Segment Open
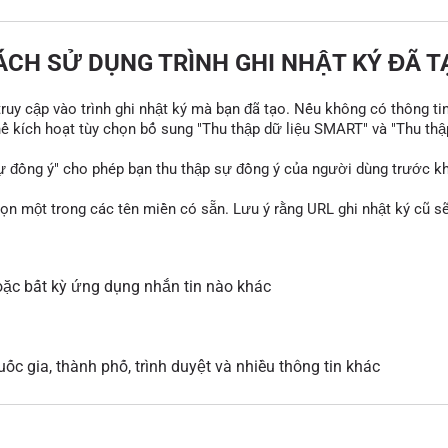
ÁCH SỬ DỤNG TRÌNH GHI NHẬT KÝ ĐÃ T
 truy cập vào trình ghi nhật ký mà bạn đã tạo. Nếu không có thông ti
thể kích hoạt tùy chọn bổ sung "Thu thập dữ liệu SMART" và "Thu thậ
ự đồng ý" cho phép bạn thu thập sự đồng ý của người dùng trước khi
họn một trong các tên miền có sẵn. Lưu ý rằng URL ghi nhật ký cũ 
ặc bất kỳ ứng dụng nhắn tin nào khác
ốc gia, thành phố, trình duyệt và nhiều thông tin khác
Segment Closed
### Aim of the exercise
The answer must be every line of the entries that includes the word "khác".

### Response to the exercise
ặc bất kỳ ứng dụng nhắn tin nào khác
ốc gia, thành phố, trình duyệt và nhiều thông tin khác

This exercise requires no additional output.